Berdasarkan data Refinitiv, rupiah dibuka melemah sebesar 0,09 persen ke level Rp17.110 per dolar AS. Posisi ini melanjutkan tren pelemahan pada perdagangan sebelumnya, Senin (13/4/2026), di mana rupiah ditutup turun tipis 0,06 persen di level Rp17.095 per dolar AS.
Di sisi lain, indeks dolar AS (DXY) yang mencerminkan kekuatan greenback terhadap enam mata uang utama dunia, terpantau stabil di kisaran 98,348 pada pukul 09.00 WIB. Sebelumnya, indeks tersebut sempat terkoreksi 0,29 persen ke level 98,366.
Stabilnya dolar AS di level yang relatif lebih rendah sebenarnya memberi ruang bagi mata uang emerging markets, termasuk rupiah, untuk menguat. Namun, sentimen global masih menjadi faktor penahan, terutama terkait dinamika geopolitik di Timur Tengah.
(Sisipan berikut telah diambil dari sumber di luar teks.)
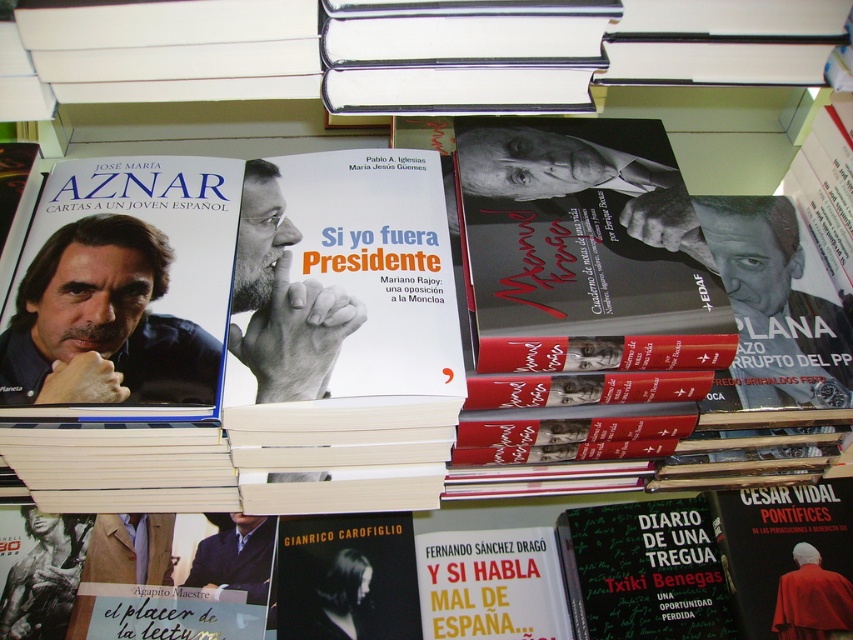 Looking at this image, is matte black book cover at left bigger than matte black book cover at center?

No, matte black book cover at left is not bigger than matte black book cover at center.

Does matte black book cover at left have a greater height compared to matte black book cover at center?

In fact, matte black book cover at left may be shorter than matte black book cover at center.

What do you see at coordinates (102, 323) in the screenshot? The image size is (853, 640). I see `matte black book cover at left` at bounding box center [102, 323].

This screenshot has width=853, height=640. Find the location of `matte black book cover at left`. matte black book cover at left is located at coordinates (102, 323).

Does matte black book at center have a lesser height compared to matte black book cover at center?

In fact, matte black book at center may be taller than matte black book cover at center.

Where is `matte black book at center`? The height and width of the screenshot is (640, 853). matte black book at center is located at coordinates (234, 336).

Between point (62, 468) and point (822, 326), which one is positioned behind?

Point (822, 326)

Identify the location of matte black book at center. (234, 336).

Is matte black book at center thinner than matte black book cover at left?

No.

Is point (364, 182) positioned after point (13, 339)?

Yes, it is behind point (13, 339).

Locate an element on the screen. This screenshot has width=853, height=640. matte black book at center is located at coordinates tap(234, 336).

The image size is (853, 640). I want to click on matte black book at center, so click(234, 336). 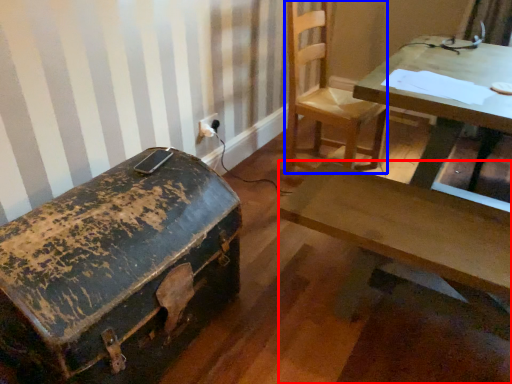 Question: Which object is further to the camera taking this photo, desk (highlighted by a red box) or chair (highlighted by a blue box)?

Choices:
 (A) desk
 (B) chair

Answer: (B) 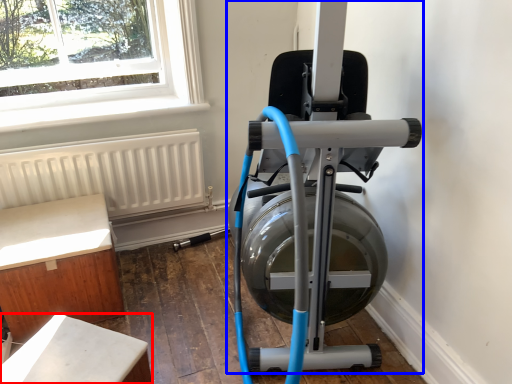 Question: Among these objects, which one is farthest to the camera, furniture (highlighted by a red box) or stationary bicycle (highlighted by a blue box)?

Choices:
 (A) furniture
 (B) stationary bicycle

Answer: (A) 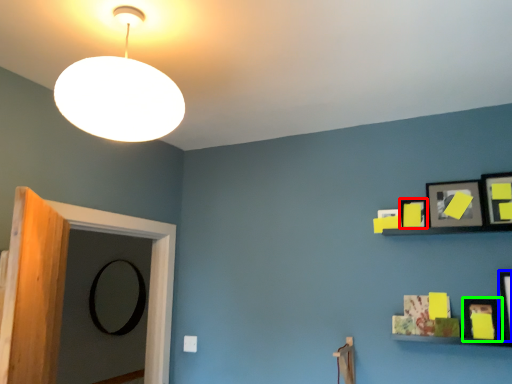 Question: Based on their relative distances, which object is farther from picture frame (highlighted by a red box)? Choose from picture frame (highlighted by a blue box) and picture frame (highlighted by a green box).

Choices:
 (A) picture frame
 (B) picture frame

Answer: (A) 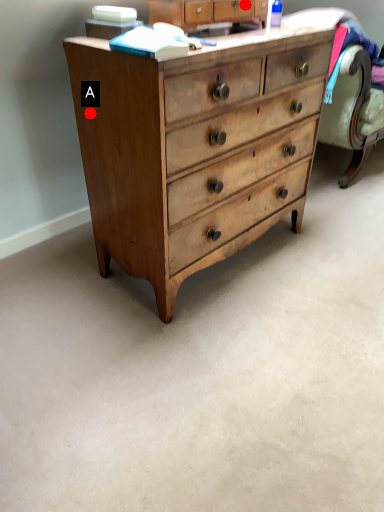 Question: Two points are circled on the image, labeled by A and B beside each circle. Which point appears closest to the camera in this image?

Choices:
 (A) A is closer
 (B) B is closer

Answer: (A) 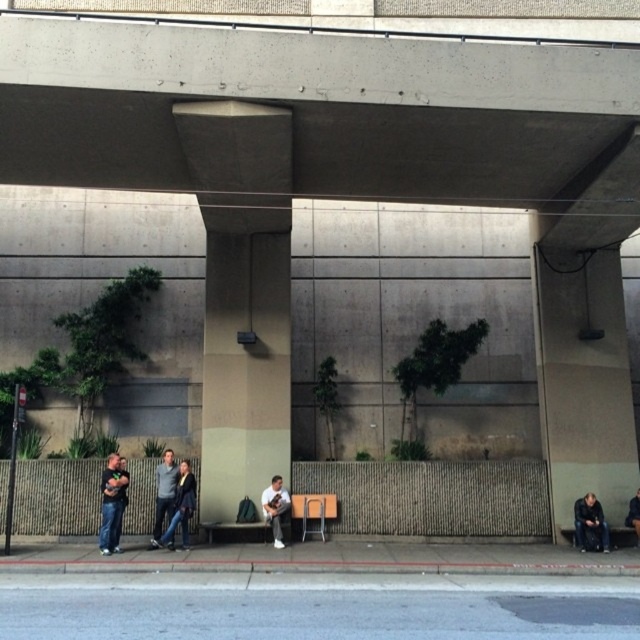 Question: Which of the following is the farthest from the observer?

Choices:
 (A) (600, 545)
 (B) (264, 490)
 (C) (179, 492)

Answer: (B)

Question: Does brown concrete pillar at center lie in front of light gray fabric jacket at center?

Choices:
 (A) no
 (B) yes

Answer: (A)

Question: Is dark gray pants at lower right closer to camera compared to dark gray hoodie at lower left?

Choices:
 (A) no
 (B) yes

Answer: (A)

Question: Is dark gray pants at lower right below dark blue jacket at lower right?

Choices:
 (A) no
 (B) yes

Answer: (A)

Question: Which object is farther from the camera taking this photo?

Choices:
 (A) concrete at upper center
 (B) brown concrete pillar at center

Answer: (B)

Question: Which object appears farthest from the camera in this image?

Choices:
 (A) jeans at lower left
 (B) dark gray pants at lower right
 (C) concrete at upper center
 (D) dark gray sweater at center

Answer: (B) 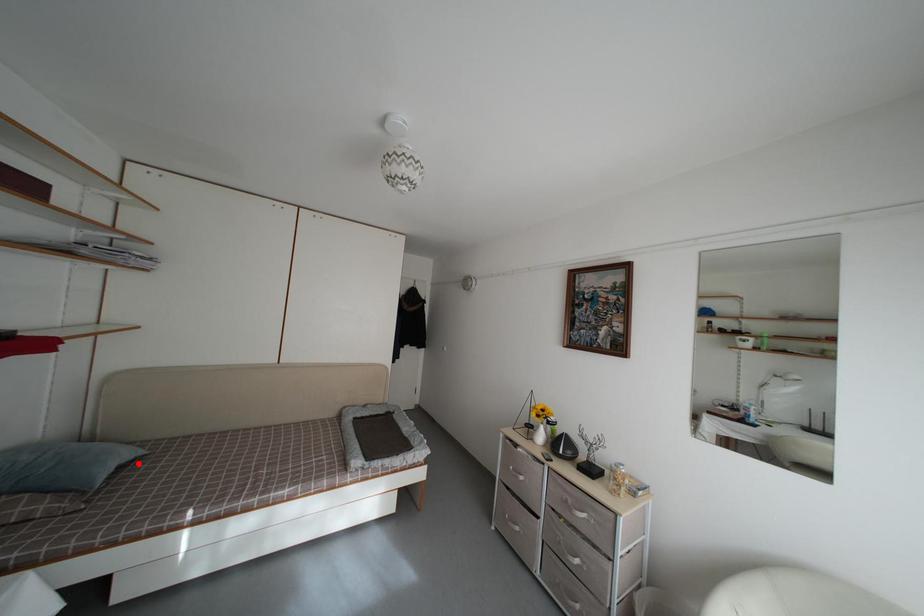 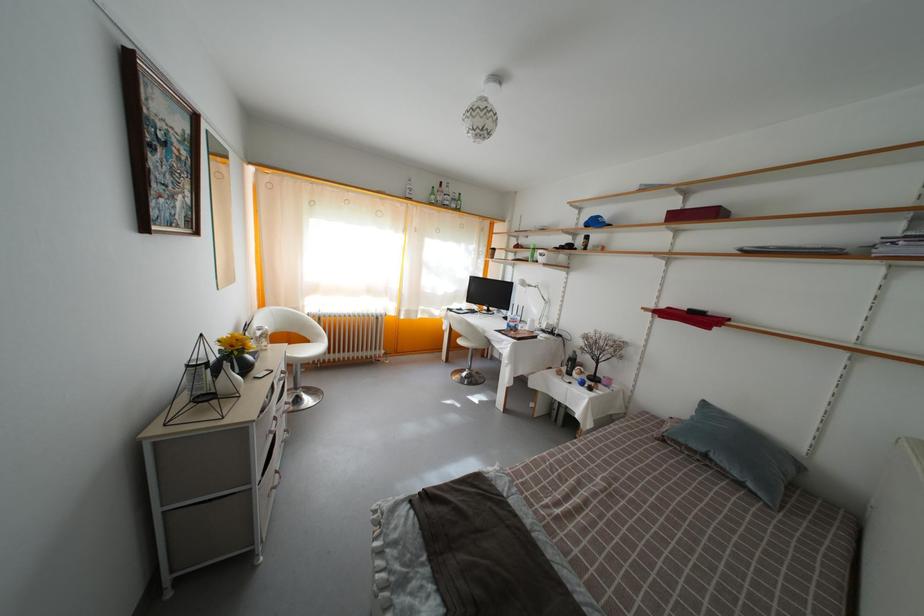 Find the pixel in the second image that matches the highlighted location in the first image.

(743, 482) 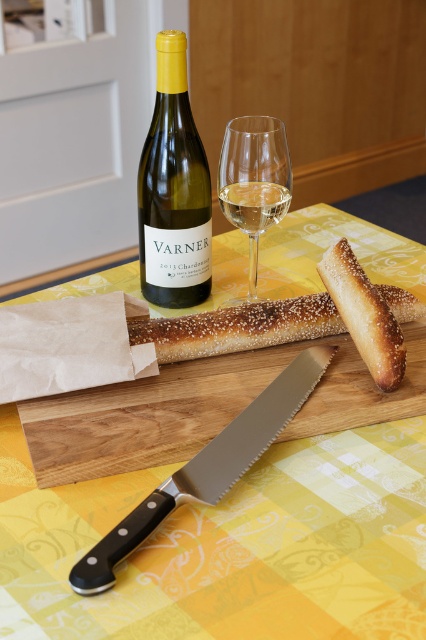 Does clear glass wine glass at upper center appear on the left side of clear glass wine at upper center?

Correct, you'll find clear glass wine glass at upper center to the left of clear glass wine at upper center.

Who is higher up, clear glass wine glass at upper center or clear glass wine at upper center?

clear glass wine at upper center

Between point (235, 189) and point (221, 208), which one is positioned in front?

Point (235, 189)

Where is `clear glass wine glass at upper center`? The width and height of the screenshot is (426, 640). clear glass wine glass at upper center is located at coordinates (253, 182).

Can you confirm if matte yellow glass bottle at upper left is positioned to the left of serrated silver knife at center?

Yes, matte yellow glass bottle at upper left is to the left of serrated silver knife at center.

Does point (170, 67) come farther from viewer compared to point (261, 440)?

Yes, it is.

Who is more forward, (176, 298) or (238, 438)?

Point (238, 438)

Find the location of `matte yellow glass bottle at upper left`. matte yellow glass bottle at upper left is located at coordinates (173, 189).

Who is more distant from viewer, (88, 472) or (238, 344)?

Point (238, 344)

Can you confirm if wooden cutting board at center is wider than sesame seed crust baguette at center?

Correct, the width of wooden cutting board at center exceeds that of sesame seed crust baguette at center.

Is point (293, 342) farther from camera compared to point (396, 285)?

No.

At what (x,y) coordinates should I click in order to perform the action: click on wooden cutting board at center. Please return your answer as a coordinate pair (x, y). The width and height of the screenshot is (426, 640). Looking at the image, I should click on (204, 408). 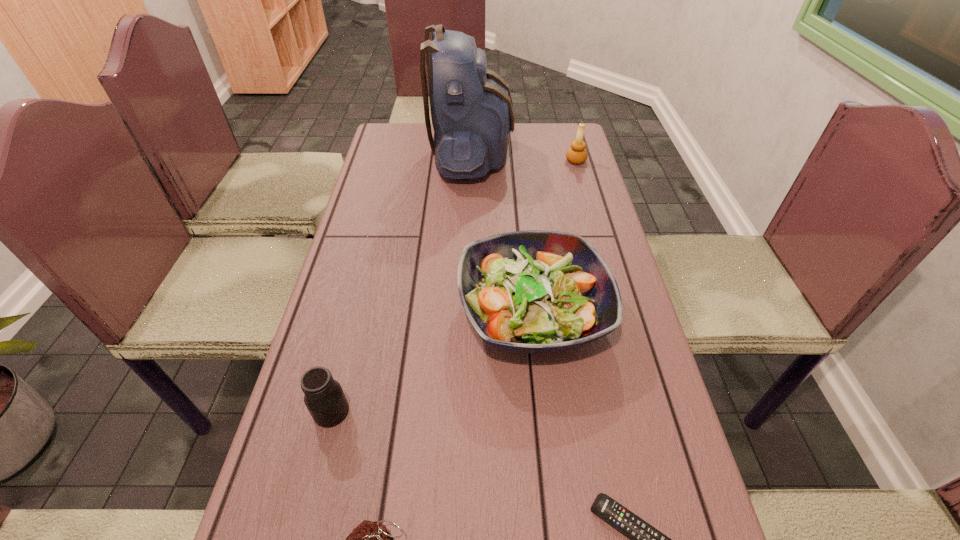 Find the location of a particular element. The image size is (960, 540). object identified as the third closest to the backpack is located at coordinates (324, 398).

Find the location of a particular element. The height and width of the screenshot is (540, 960). free spot that satisfies the following two spatial constraints: 1. on the back side of the salad plate; 2. at the front pocket of the backpack is located at coordinates (516, 155).

Locate an element on the screen. vacant area in the image that satisfies the following two spatial constraints: 1. at the front pocket of the backpack; 2. on the right side of the salad plate is located at coordinates (468, 312). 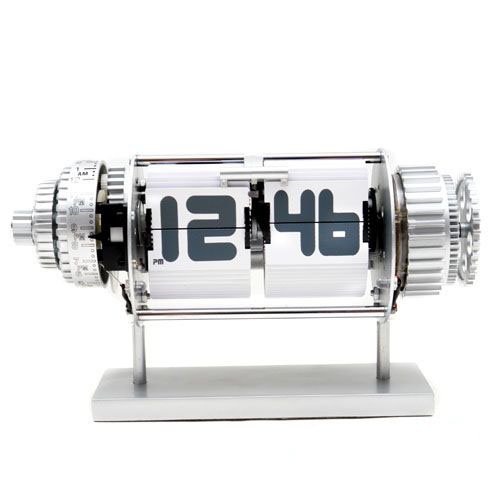 You are a GUI agent. You are given a task and a screenshot of the screen. Output one action in this format:
    pyautogui.click(x=<x>, y=<y>)
    Task: Click on the beam
    This screenshot has height=489, width=489.
    Given the screenshot: What is the action you would take?
    pyautogui.click(x=140, y=348) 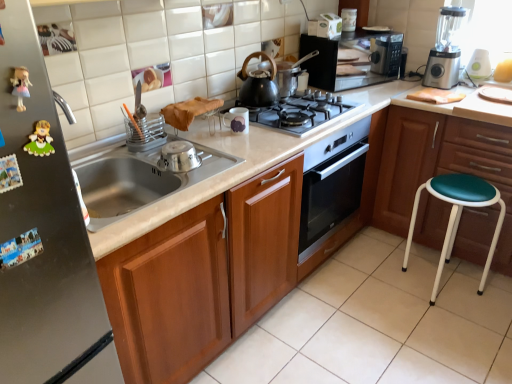 What are the coordinates of `unoccupied region to the right of white glossy mug at upper center, which is the second appliance from top to bottom` in the screenshot? It's located at (274, 131).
Pelaku pasar saat ini mencermati ketegangan di kawasan tersebut, khususnya terkait potensi gangguan pasokan energi akibat langkah Amerika Serikat yang disebut melakukan blokade terhadap kapal-kapal Iran di Selat Hormuz. Di saat bersamaan, peluang dialog lanjutan antara Washington dan Teheran turut menjadi variabel yang diperhitungkan investor.
BI Perkuat Intervensi, Siaga 24 Jam
Dari dalam negeri, Bank Indonesia (BI) menegaskan komitmennya menjaga stabilitas rupiah melalui berbagai instrumen kebijakan. Deputi Gubernur Senior BI, Destry Damayanti, memastikan bank sentral akan terus hadir di pasar secara terukur.
“BI akan terus masuk ke market, baik di pasar spot, NDF, maupun DNDF. Ke depan, basis pelaku juga akan diperluas, termasuk untuk transaksi NDF di luar negeri,” ujar Destry dalam forum Central Banking Forum 2026.
Ia mengungkapkan, saat ini pergerakan Non-Deliverable Forward (NDF) bahkan sempat berada di atas Rp17.100 per dolar AS, meski belum mencerminkan transaksi riil secara penuh.
Lebih lanjut, BI juga memperkuat strategi intervensi dengan sistem siaga 24 jam di berbagai pusat keuangan global. Langkah ini dilakukan untuk merespons dinamika pasar yang bergerak lintas zona waktu.